- Optimizely X Web Personalization
- Optimizely X Web Recommendations
THIS ARTICLE WILL HELP YOU:
- Understand the difference between the concepts of false positive rate and false discovery rate, and why Optimizely's Stats Engine uses one over the other.
Optimizely’s Stats Engine focuses on false discovery rate instead of false positive rate, which helps you make business decisions based on reliable results.
You may already be familiar with the idea of a false positive rate. It can be calculated as the ratio between:
the number of negative events incorrectly categorized as positive, and
the overall number of actual negative events.
On every test, there is a risk of getting a false positive result. This happens when a test reports a conclusive winner but there is in fact no real difference in visitor behavior between your variations.
With traditional statistics, the risk of generating at least one false positive result increases as you add more metrics and variations to your experiment. This is true even though the false positive rate stays the same for each individual metric or variation.
This may sound like a theoretical problem, and it is (it’s known as the multiple testing problem). But it can also have significant real-world impact. The reason is that even if the false positive rate for each individual metric or variation stays the same, the chances that you will make a critical business decision based on a false positive result grow very quickly.
False discovery rate
Optimizely helps you avoid this by taking a more stringent approach to controlling errors. Instead of focusing on the false positive rate, Optimizely uses procedures that manage the false discovery rate. These procedures are designed to control the expected proportion of conclusive results that are incorrect.
In statistical language, this would be described as the number of incorrect rejections of the null hypothesis (that null hypothesis being the claim that there was no change to visitor behavior as a result of a particular change to your website).
If you’re not familiar with the concept of false discovery rate control, it’s a modern statistical procedure that has been demonstrated to be more accurate for testing multiple hypotheses at once, which is exactly what you’re doing when you run a test with more than one variation or more than one metric. You can learn more about how false discovery rate control works by reading this article or scrolling through this slide deck (they’re both pretty technical reads).
Here is an example of how false discovery rate control delivers better results in an experiment using multiple variations and metrics. Imagine a hypothetical experiment with five variations and two distinct metrics:
In this experiment, there are ten different opportunities for a conclusive result. There are two winners reported; however, one of them (the one labeled “false winner”) is actually inconclusive.

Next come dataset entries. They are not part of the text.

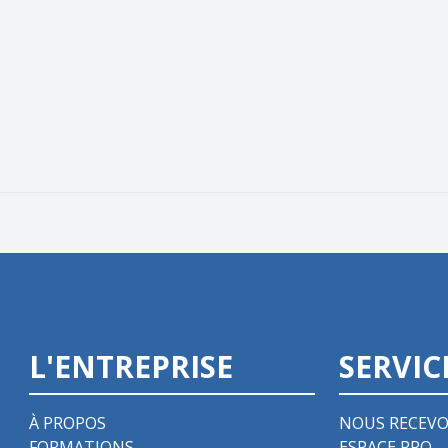
L'ENTREPRISE
SERVIC
À PROPOS
NOUS RECEVO
FORMATIONS
ESPACE PRO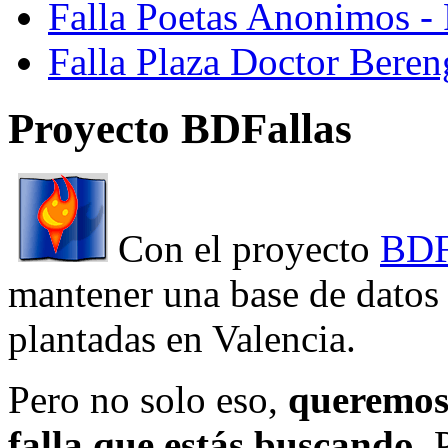
Falla Poetas Anonimos - 
Falla Plaza Doctor Beren
Proyecto BDFallas
Con el proyecto
BDF
mantener una base de datos a
plantadas en Valencia.
Pero no solo eso,
queremos 
falla que estás buscando
. 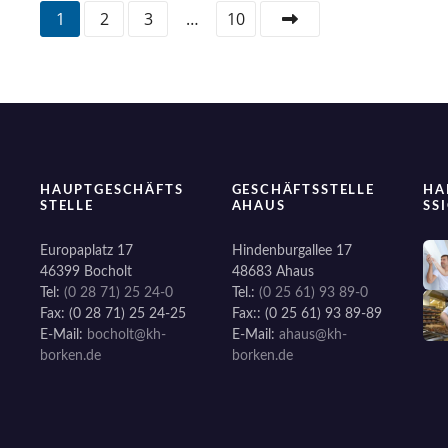
P
1
2
3
…
10
o
s
t
s
HAUPTGESCHÄFTS
GESCHÄFTSSTELLE
HA
STELLE
AHAUS
SS
N
Europaplatz 17
Hindenburgallee 17
a
46399 Bocholt
48683 Ahaus
Tel:
(0 28 71) 25 24-0
Tel.:
(0 25 61) 93 89-0
v
Fax: (0 28 71) 25 24-25
Fax:: (0 25 61) 93 89-89
E-Mail:
bocholt@kh-
E-Mail:
ahaus@kh-
i
borken.de
borken.de
g
a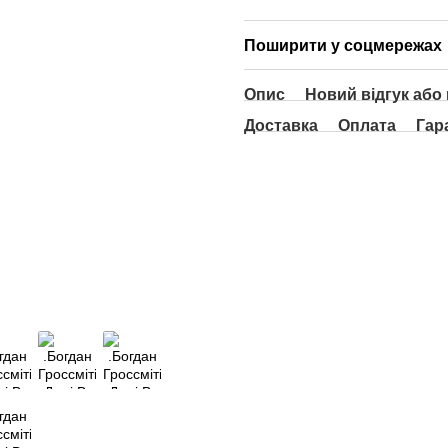
Поширити у соцмережах
Опис
Новий відгук або
Доставка
Оплата
Гар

If we were to (incorrectly) use the false positive rate as our metric, we would think the likelihood of choosing the false winner is ten percent, because only one of the ten potential results is incorrect. We would likely consider this to be an acceptable rate of risk.
But looking at the false discovery rate, we see that our chances of selecting a false winner are actually fifty percent. That’s because the false discovery rate only looks at actual conclusive results, instead of merely all opportunities for results.
If you were running this experiment, the first thing you probably would do is discard all the inconclusive variation / metric combinations. You would then have to decide which of the two winning variations to implement. In doing so, you would have no better than a 50-50 chance of selecting the variation that would actually help drive the visitor behavior you wanted to encourage.
A false discovery rate of fifty percent would definitely be alarming. But because Optimizely uses techniques that work to keep the false discovery rate low—approximately ten percent—your chances of selecting a true winning variation to implement are much higher than if you were using a tool that relied on more traditional statistical methods.